--- Source data ---
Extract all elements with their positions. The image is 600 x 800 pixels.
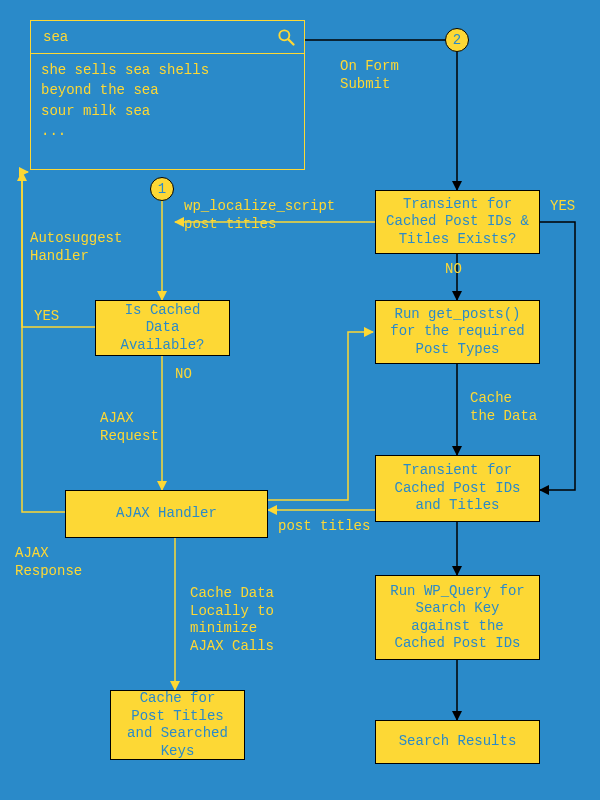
search-row: [31, 21, 304, 54]
label-yes-left: YES: [34, 308, 59, 326]
label-no-right: NO: [445, 261, 462, 279]
node-ajax-handler: AJAX Handler: [65, 490, 268, 538]
svg-line-1: [289, 40, 294, 45]
label-ajax-request: AJAX Request: [100, 410, 159, 445]
search-input[interactable]: [41, 28, 268, 46]
label-on-form-submit: On Form Submit: [340, 58, 399, 93]
node-search-results: Search Results: [375, 720, 540, 764]
label-ajax-response: AJAX Response: [15, 545, 82, 580]
label-yes-right: YES: [550, 198, 575, 216]
label-wp-localize-script: wp_localize_script post titles: [184, 198, 335, 233]
node-transient-exists: Transient for Cached Post IDs & Titles E…: [375, 190, 540, 254]
node-is-cached-data: Is Cached Data Available?: [95, 300, 230, 356]
label-autosuggest-handler: Autosuggest Handler: [30, 230, 122, 265]
suggestion-item[interactable]: sour milk sea: [41, 101, 294, 121]
label-no-left: NO: [175, 366, 192, 384]
node-cache-for-post: Cache for Post Titles and Searched Keys: [110, 690, 245, 760]
search-icon[interactable]: [276, 27, 296, 47]
suggestion-item[interactable]: she sells sea shells: [41, 60, 294, 80]
flowchart-canvas: she sells sea shells beyond the sea sour…: [0, 0, 600, 800]
node-run-wp-query: Run WP_Query for Search Key against the …: [375, 575, 540, 660]
autosuggest-list: she sells sea shells beyond the sea sour…: [31, 54, 304, 147]
node-run-get-posts: Run get_posts() for the required Post Ty…: [375, 300, 540, 364]
suggestion-item: ...: [41, 121, 294, 141]
marker-2: 2: [445, 28, 469, 52]
node-transient-cached: Transient for Cached Post IDs and Titles: [375, 455, 540, 522]
label-cache-the-data: Cache the Data: [470, 390, 537, 425]
label-post-titles: post titles: [278, 518, 370, 536]
suggestion-item[interactable]: beyond the sea: [41, 80, 294, 100]
search-panel: she sells sea shells beyond the sea sour…: [30, 20, 305, 170]
marker-1: 1: [150, 177, 174, 201]
label-cache-locally: Cache Data Locally to minimize AJAX Call…: [190, 585, 274, 655]
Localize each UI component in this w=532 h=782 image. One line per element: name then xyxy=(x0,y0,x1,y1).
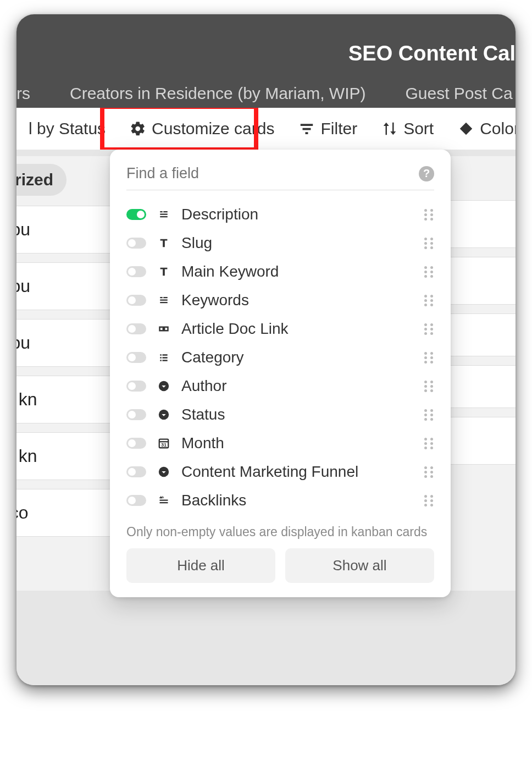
field-search-input[interactable] xyxy=(126,165,419,182)
field-type-icon xyxy=(156,407,171,422)
header: SEO Content Cal rs Creators in Residence… xyxy=(16,14,516,108)
drag-handle-icon[interactable] xyxy=(424,438,434,449)
svg-text:31: 31 xyxy=(161,442,167,448)
field-toggle[interactable] xyxy=(126,323,146,334)
field-type-icon: Ab xyxy=(156,493,171,508)
field-row-status: Status xyxy=(126,400,434,429)
drag-handle-icon[interactable] xyxy=(424,266,434,278)
help-icon[interactable]: ? xyxy=(419,166,434,181)
column-header[interactable]: ncategorized xyxy=(16,164,66,196)
field-type-icon xyxy=(156,207,171,222)
drag-handle-icon[interactable] xyxy=(424,209,434,221)
field-label: Backlinks xyxy=(181,492,414,509)
gear-icon xyxy=(130,120,146,137)
field-type-icon xyxy=(156,264,171,279)
field-type-icon xyxy=(156,321,171,337)
field-toggle[interactable] xyxy=(126,352,146,363)
drag-handle-icon[interactable] xyxy=(424,352,434,364)
filter-icon xyxy=(298,120,315,137)
drag-handle-icon[interactable] xyxy=(424,381,434,392)
field-row-keywords: Keywords xyxy=(126,286,434,315)
field-label: Content Marketing Funnel xyxy=(181,463,414,481)
tab-1[interactable]: Creators in Residence (by Mariam, WIP) xyxy=(50,79,385,111)
field-label: Author xyxy=(181,377,414,395)
color-icon xyxy=(458,120,474,137)
field-row-content-marketing-funnel: Content Marketing Funnel xyxy=(126,458,434,486)
field-toggle[interactable] xyxy=(126,409,146,420)
field-type-icon: 31 xyxy=(156,436,171,451)
field-row-backlinks: AbBacklinks xyxy=(126,486,434,515)
hide-all-button[interactable]: Hide all xyxy=(126,548,275,583)
toolbar: l by Status Customize cards Filter Sort … xyxy=(16,108,516,150)
field-label: Article Doc Link xyxy=(181,320,414,338)
field-type-icon xyxy=(156,293,171,308)
field-toggle[interactable] xyxy=(126,495,146,506)
field-toggle[interactable] xyxy=(126,438,146,449)
drag-handle-icon[interactable] xyxy=(424,295,434,306)
drag-handle-icon[interactable] xyxy=(424,323,434,335)
field-label: Description xyxy=(181,206,414,223)
sort-icon xyxy=(381,120,398,137)
field-label: Category xyxy=(181,349,414,366)
field-type-icon xyxy=(156,464,171,480)
field-type-icon xyxy=(156,350,171,365)
customize-cards-popup: ? DescriptionSlugMain KeywordKeywordsArt… xyxy=(110,150,451,597)
field-row-main-keyword: Main Keyword xyxy=(126,257,434,286)
drag-handle-icon[interactable] xyxy=(424,409,434,421)
svg-text:Ab: Ab xyxy=(160,495,164,499)
view-name[interactable]: l by Status xyxy=(16,108,118,150)
field-toggle[interactable] xyxy=(126,238,146,249)
field-toggle[interactable] xyxy=(126,266,146,277)
view-tabs: rs Creators in Residence (by Mariam, WIP… xyxy=(16,79,516,111)
field-row-month: 31Month xyxy=(126,429,434,458)
show-all-button[interactable]: Show all xyxy=(285,548,434,583)
field-toggle[interactable] xyxy=(126,466,146,477)
customize-cards-button[interactable]: Customize cards xyxy=(118,108,286,150)
field-toggle[interactable] xyxy=(126,295,146,306)
drag-handle-icon[interactable] xyxy=(424,466,434,478)
field-label: Month xyxy=(181,434,414,452)
field-label: Status xyxy=(181,406,414,423)
tab-2[interactable]: Guest Post Ca xyxy=(385,79,516,111)
color-button[interactable]: Color xyxy=(446,108,516,150)
field-row-category: Category xyxy=(126,343,434,372)
popup-note: Only non-empty values are displayed in k… xyxy=(126,525,434,539)
field-row-author: Author xyxy=(126,372,434,400)
field-row-slug: Slug xyxy=(126,229,434,257)
field-row-description: Description xyxy=(126,200,434,229)
field-label: Main Keyword xyxy=(181,263,414,280)
tab-0[interactable]: rs xyxy=(16,79,50,111)
field-toggle[interactable] xyxy=(126,209,146,220)
field-row-article-doc-link: Article Doc Link xyxy=(126,315,434,343)
page-title: SEO Content Cal xyxy=(16,14,516,65)
app-frame: SEO Content Cal rs Creators in Residence… xyxy=(16,14,516,685)
field-label: Keywords xyxy=(181,291,414,309)
field-type-icon xyxy=(156,378,171,394)
field-toggle[interactable] xyxy=(126,381,146,392)
sort-button[interactable]: Sort xyxy=(369,108,446,150)
drag-handle-icon[interactable] xyxy=(424,495,434,506)
drag-handle-icon[interactable] xyxy=(424,238,434,249)
filter-button[interactable]: Filter xyxy=(286,108,369,150)
field-label: Slug xyxy=(181,234,414,252)
field-type-icon xyxy=(156,235,171,251)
---
## Problem statement
Every line of the data that includes the word "image" should be copied.

## Written response
Extract all elements with their positions. The image is 600 x 800 pixels.
Localize each UI component in this w=532 h=782 image. One line per element: name then xyxy=(x0,y0,x1,y1).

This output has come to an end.